First, it should be noted that not all stories are “User Stories”. For example a developer might be tasked with manually running some script. The Story might simply be “run the fooberry script”.

For everything that effects the UI, use a template:

As a < type of user >
I want < to perform some task >
So that < I can achieve some goal >

Note that it’s all about what the user wants. This isn’t about instructing what change to make to a system. It’s about advising implementers on what the desires of the user are.

Sizing, details, content

Now, everyone says user stories should be “testable”, and “small”, but what does that mean?

Stories should be “Testable”

You’ve heard it before, but its a horrible way of expressing the intent. In general, a story is not directly testable. A Story is only testable through its Acceptance Criteria.

Acceptance Criteria?

Each Story should have a compliment of Acceptance Criteria which cover every interaction, and outcome of the Story. Think of it this way. If you write code that meets every Acceptance Criteria and nothing else your coding work should be done. You should not need to write anything else in order to satisfy the Product Owner. Furthermore, you should be able to write a unit or functional test for each acceptance criteria. If you find your test is testing multiple aspects of the system then your acceptance criteria is too large in scope.

For example: if you’ve added a new page to your app one of the acceptance criteria might be “Administrative users will see a link to the new page in the upper nav. on all pages” This acceptance criteria would pass regardless of where the new link appeared in the “upper nav.” If the Product Owner cares where it appears then the criteria isn’t specific enough. Note that it also specifies what pages it will appear on. Without that you could put it on the “wrong” page and still pass the criteria.

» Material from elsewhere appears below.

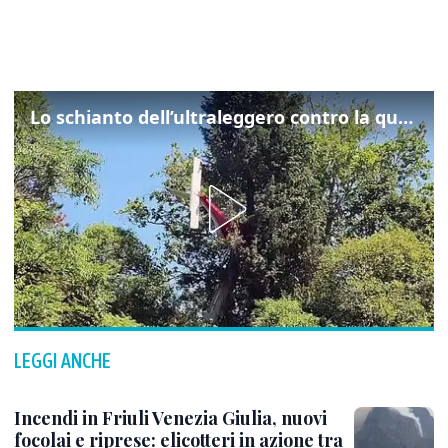
Lo schianto dell’ultraleggero contro la quercia: cosa è successo a Rivarotta
LEGGI ANCHE
Incendi in Friuli Venezia Giulia, nuovi
focolai e riprese: elicotteri in azione tra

In XP (Extreme Programming) they use a 3”x5” index card to create all their user stories. The story (in template form) goes on the front, and the acceptance criteria go on the back. The rule-of-thumb is that if the acceptance criteria don’t fit on the back of the card, then the story is almost guaranteed to be too big.

Story Sizing

How small is too small? A Story is too small if, by itself, it provides no business value, like this: “As an Administrative User I want to have a link to the new page so that I can navigate to it.” Unless someone’s already created and deployed the new page, it’s a link to nowhere. The next question, of course is how big is too big? I’d say it’s too big if it can still be decomposed into multiple smaller pieces of deliverable business value.

User Story Decomposition

General Tips

  • Know your users, before you can write a story about what a user wants, you need to know who your users are. Put together, and commonly agreed upon set of user Personas, and use those persona names when writing the “As a… ” portion of your user story. E.g. “As an Accounts Manager I want…”
  • Focus on the user, not the product. Keep your stories focused on the user’s goals, and helping them to achieve them.
  • Start big, and decompose It’s generally much easier to write an “Epoch” level story (one that comprises many units of business value) and break that down into increasingly smaller stories, than it is to start with fine grained stories.
  • Use index cards (to start with at least). The physical limitations of the card really help make it obvious when a story is too large, because you can’t fit it, or it’s acceptance tests on one side of a card (unless you write in verrry small print, and that’s cheating).
  • Acceptance tests should be automatable If you can’t automate the acceptance test, it’s probably not a good one. They should be very focused, and very precise.